What scenarios of failure do iSCSI failover detect?

**TheEniGMa** · 12-12-2009, 10:17 AM

We have been experimenting with two new boxes with DSS providing iSCSI failover service for our five VMware ESXi 4 servers.

I am just curious about how the iSCSI failover heartbeat work and what kind of diffrent failures it detect. What I really want to know if it detects a simple failure in the iSCSI service (for example if the iSCSI target deamon craches) or if it only detects when the whole box goes down and stops responding to ping.

In other words, does the seconday DSS server check that the iSCSI target service on the primary servers if functional, or does it only monitor if it responds to heartbeat or ping?

To test, I am thinking about placing the primary DSS server behind a firewall allowing all traffic, and put the secondary box and the ESXi servers on the other side. If I then block port 3260 (iscsi service) to the primary DSS server, will the seconday DSS server see that and initiate a failover?

Am I making any sense at all? ;-)

**symm** · 12-12-2009, 10:25 PM

that should make it failover.
Try it let us know the results

**TheEniGMa** · 12-13-2009, 08:10 AM

Thanks for the reply (and the good news). I´ll do some tests next week.

Also, if someone knows how the iscsi service is checked more in detail, please let me know. As a tech junkie, you can´t get enough information =)

**jisaac** · 12-14-2009, 11:18 PM

Originally Posted by TheEniGMa

We have been experimenting with two new boxes with DSS providing iSCSI failover service for our five VMware ESXi 4 servers.

I am just curious about how the iSCSI failover heartbeat work and what kind of diffrent failures it detect. What I really want to know if it detects a simple failure in the iSCSI service (for example if the iSCSI target deamon craches) or if it only detects when the whole box goes down and stops responding to ping.

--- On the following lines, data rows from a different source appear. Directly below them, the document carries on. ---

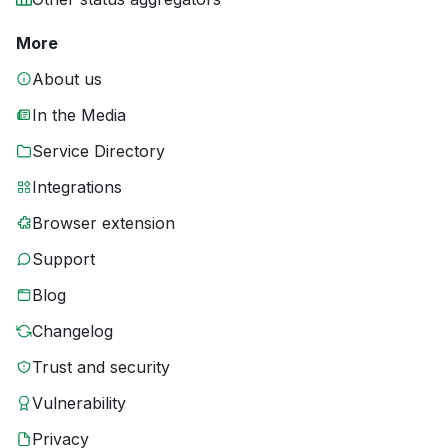
More
About us
In the Media
Service Directory
Integrations
Browser extension
Support
Blog
Changelog
Trust and security
Vulnerability
Privacy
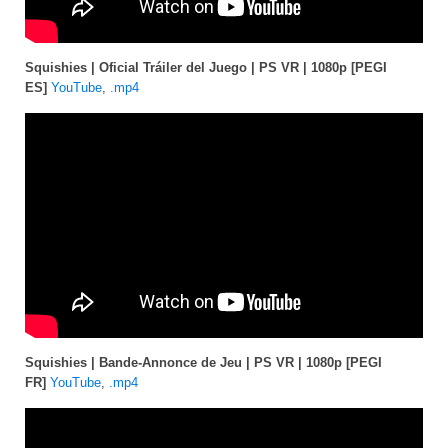
Squishies | Oficial Tráiler del Juego | PS VR | 1080p [PEGI
ES]
YouTube
,
.mp4
Squishies | Bande-Annonce de Jeu | PS VR | 1080p [PEGI
FR]
YouTube
,
.mp4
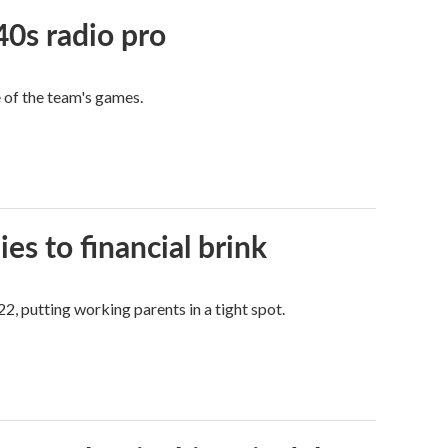
40s radio pro
e of the team's games.
es to financial brink
2, putting working parents in a tight spot.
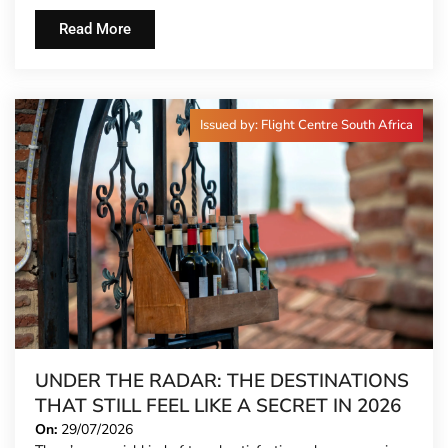
Read More
Issued by: Flight Centre South Africa
UNDER THE RADAR: THE DESTINATIONS
THAT STILL FEEL LIKE A SECRET IN 2026
On:
29/07/2026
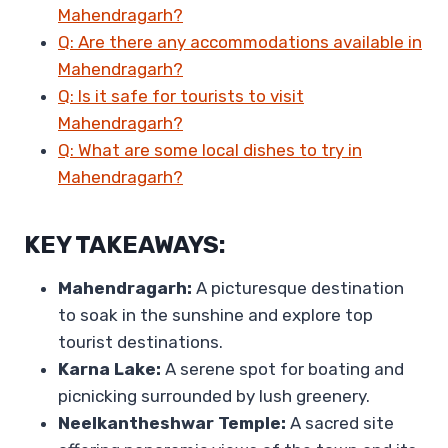
Mahendragarh?
Q: Are there any accommodations available in
Mahendragarh?
Q: Is it safe for tourists to visit
Mahendragarh?
Q: What are some local dishes to try in
Mahendragarh?
KEY TAKEAWAYS:
Mahendragarh:
A picturesque destination
to soak in the sunshine and explore top
tourist destinations.
Karna Lake:
A serene spot for boating and
picnicking surrounded by lush greenery.
Neelkantheshwar Temple:
A sacred site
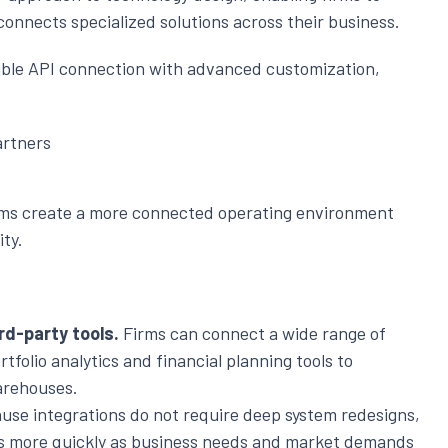
connects specialized solutions across their business.
ible API connection with advanced customization,
artners
firms create a more connected operating environment
ity.
rd-party tools.
Firms can connect a wide range of
tfolio analytics and financial planning tools to
arehouses.
se integrations do not require deep system redesigns,
es more quickly as business needs and market demands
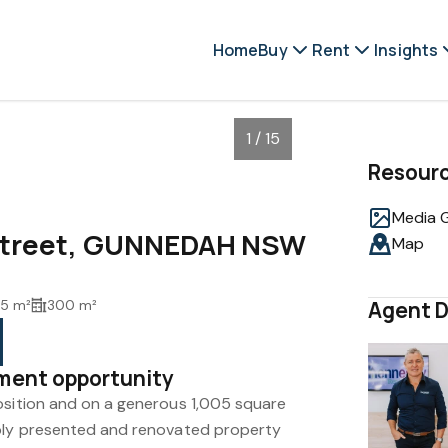
Home
Buy
Rent
Insights
1 / 15
Resour
Media G
 Street, GUNNEDAH NSW
Map
5 m²
300 m²
Agent D
tment opportunity
osition and on a generous 1,005 square
rbly presented and renovated property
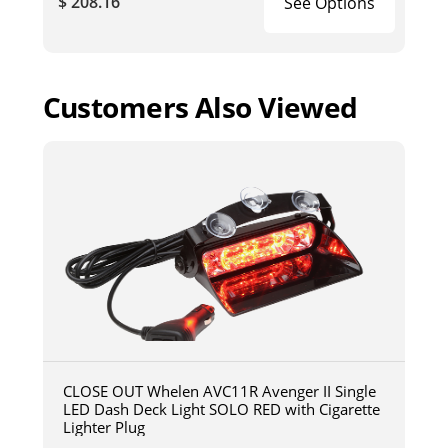
$ 208.16
See Options
Customers Also Viewed
CLOSE OUT Whelen AVC11R Avenger II Single
LED Dash Deck Light SOLO RED with Cigarette
Lighter Plug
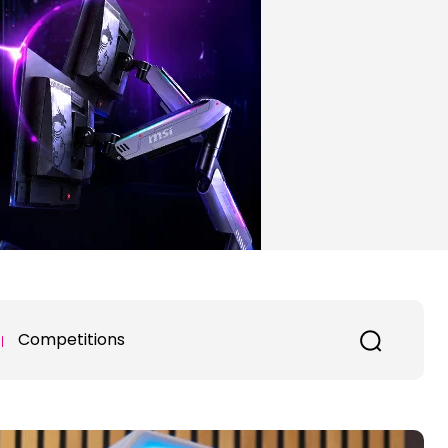
Competitions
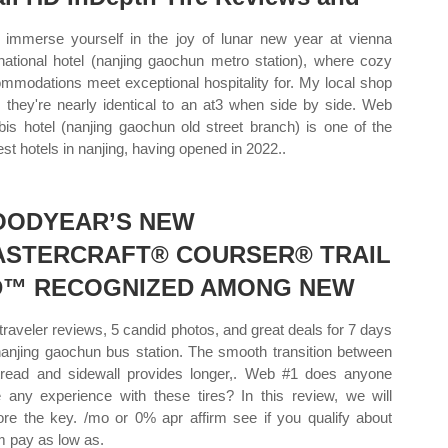
immerse yourself in the joy of lunar new year at vienna
rnational hotel (nanjing gaochun metro station), where cozy
mmodations meet exceptional hospitality for. My local shop
 they're nearly identical to an at3 when side by side. Web
ibis hotel (nanjing gaochun old street branch) is one of the
st hotels in nanjing, having opened in 2022..
OODYEAR’S NEW
ASTERCRAFT® COURSER® TRAIL
D™ RECOGNIZED AMONG NEW
traveler reviews, 5 candid photos, and great deals for 7 days
nanjing gaochun bus station. The smooth transition between
tread and sidewall provides longer,. Web #1 does anyone
 any experience with these tires? In this review, we will
ore the key. /mo or 0% apr affirm see if you qualify about
rm pay as low as.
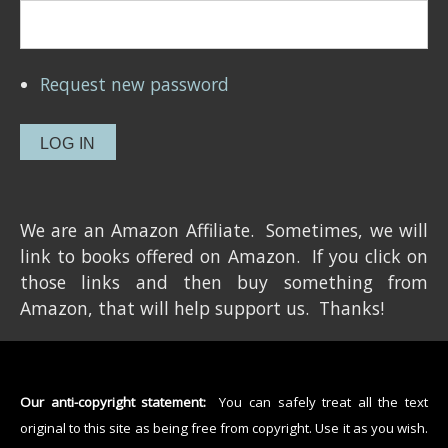
Request new password
We are an Amazon Affiliate. Sometimes, we will
link to books offered on Amazon. If you click on
those links and then buy something from
Amazon, that will help support us. Thanks!
Our anti-copyright statement:
You can safely treat all the text
original to this site as being free from copyright. Use it as you wish.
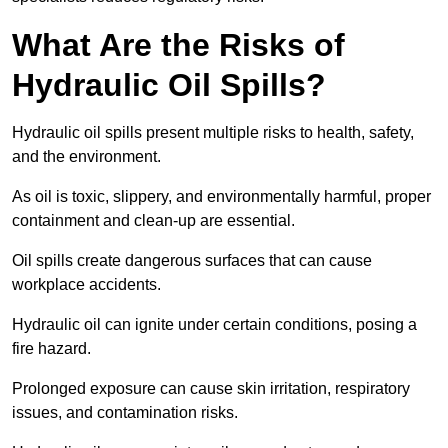
What Are the Risks of
Hydraulic Oil Spills?
Hydraulic oil spills present multiple risks to health, safety,
and the environment.
As oil is toxic, slippery, and environmentally harmful, proper
containment and clean-up are essential.
Oil spills create dangerous surfaces that can cause
workplace accidents.
Hydraulic oil can ignite under certain conditions, posing a
fire hazard.
Prolonged exposure can cause skin irritation, respiratory
issues, and contamination risks.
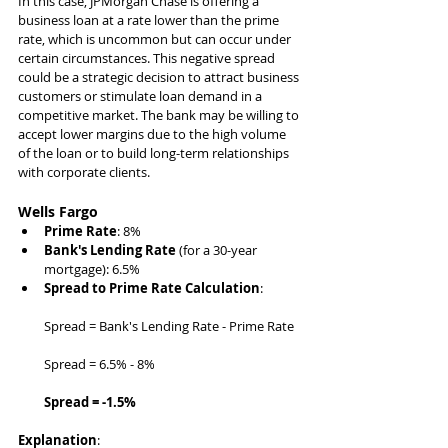
In this case, JPMorgan Chase is offering a 
business loan at a rate lower than the prime 
rate, which is uncommon but can occur under 
certain circumstances. This negative spread 
could be a strategic decision to attract business 
customers or stimulate loan demand in a 
competitive market. The bank may be willing to 
accept lower margins due to the high volume 
of the loan or to build long-term relationships 
with corporate clients.
Wells Fargo
Prime Rate
: 8%
Bank's Lending Rate
 (for a 30-year 
mortgage): 6.5%
Spread to Prime Rate Calculation
:
Spread = Bank's Lending Rate - Prime Rate
Spread = 6.5% - 8%
Spread = -1.5%
Explanation
:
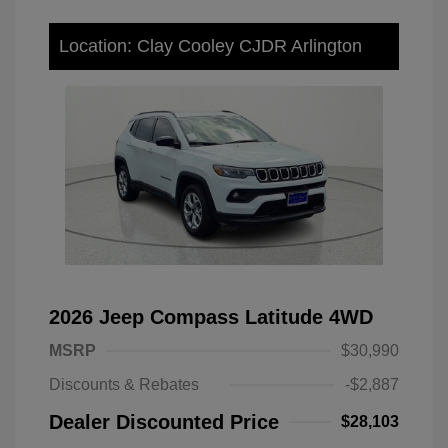
Location: Clay Cooley CJDR Arlington
2026 Jeep Compass Latitude 4WD
MSRP
$30,990
Discounts & Rebates
-$2,887
Dealer Discounted Price
$28,103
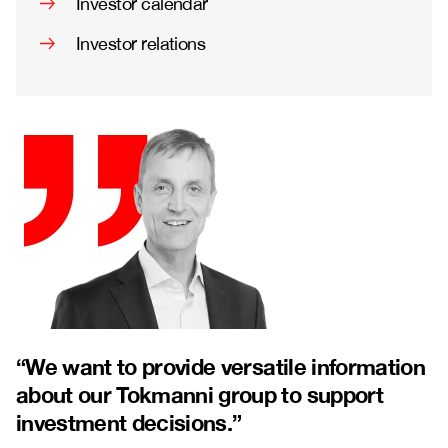
Investor calendar
Investor relations
“
We want to provide versatile information
about our Tokmanni group to support
investment decisions.”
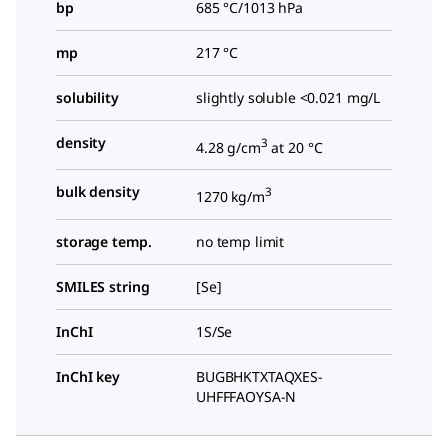
bp
685 °C/1013 hPa
mp
217 °C
solubility
slightly soluble <0.021 mg/L
density
3
4.28 g/cm
at 20 °C
bulk density
3
1270 kg/m
storage temp.
no temp limit
SMILES string
[Se]
InChI
1S/Se
InChI key
BUGBHKTXTAQXES-
UHFFFAOYSA-N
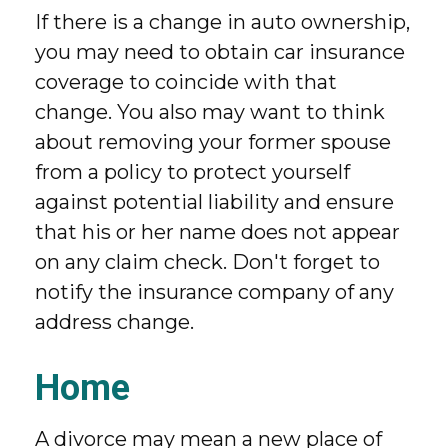
If there is a change in auto ownership,
you may need to obtain car insurance
coverage to coincide with that
change. You also may want to think
about removing your former spouse
from a policy to protect yourself
against potential liability and ensure
that his or her name does not appear
on any claim check. Don't forget to
notify the insurance company of any
address change.
Home
A divorce may mean a new place of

Well, my experience hasn't been all that confidence-inspiring. See this post, for example:
http://forum.open-e.com/showthread.php?t=1604

I have a very similar setup to what you have; two boxes with iSCSI failover configured, providing LUNs to VMWare ESX 4 servers. In three different occasions, the iSCSI service has failed for some reason. This is characterized by you receiving about 40 e-mail messages that look like this:

Code:

2009/08/31 00:03:01|------------[ cut here ]------------
2009/08/31 00:03:01|CPU 4 
2009/08/31 00:03:01|Pid: 22488, comm: iscsi-scstd Not tainted 2.6.27.10-oe64-00000-g9b2116f #12
2009/08/31 00:03:01|RIP: 0010:[<ffffffffa01cad78>]  [<ffffffffa01cad78>] session_free+0x138/0x140 [iscsi_scst]
2009/08/31 00:03:01|RSP: 0000:ffff88007faed848  EFLAGS: 00210286
2009/08/31 00:03:01|RAX: ffff880106f69088 RBX: ffff880106f68000 RCX: 0000000000000000
2009/08/31 00:03:01|RDX: ffff880106f69000 RSI: 00000000ffffffff RDI: ffff880106f68000
2009/08/31 00:03:01|RBP: 000005d8210f0040 R08: ffff880106f68000 R09: ffff880115f8e920
2009/08/31 00:03:01|R10: ffff88012e6ee4d0 R11: 0000000000000000 R12: ffff88011efa2e20
2009/08/31 00:03:01|R13: ffff88007faedb78 R14: 0000000000000000 R15: ffff88011efa2e08
2009/08/31 00:03:01|FS:  0000000000000000(0000) GS:ffff88012f8fd9c0(0063) knlGS:00000000f7cbb6c0
2009/08/31 00:03:01|CS:  0010 DS: 002b ES: 002b CR0: 000000008005003b
2009/08/31 00:03:01|CR2: 00000000093c2000 CR3: 000000007fada000 CR4: 00000000000006a0
2009/08/31 00:03:01|DR0: 0000000000000000 DR1: 0000000000000000 DR2: 0000000000000000
2009/08/31 00:03:01|DR3: 0000000000000000 DR6: 00000000ffff0ff0 DR7: 0000000000000400
2009/08/31 00:03:01|Process iscsi-scstd (pid: 22488, threadinfo ffff88007faec000, task ffff880116d00290)
2009/08/31 00:03:01|Stack:  ffff880106f68000 ffffffffa01cb0d9 0000200000000001 0000000000000000
2009/08/31 00:03:01|0100000200010000 ffff88011c2d8000 000005d8210f0040 0000000100000000
2009/08/31 00:03:01|000005d8210f0040 0000080000000000 0000000000000800 ffff88011efa2e00

accompanied by the sinking feeling in the pit of your stomach as you realize that it's midnight and you have to drive to the datacenter to get things working again. Why? Because at this point I have only been able to get things working again by doing a hard-reset; i.e., push the power button on the primary server.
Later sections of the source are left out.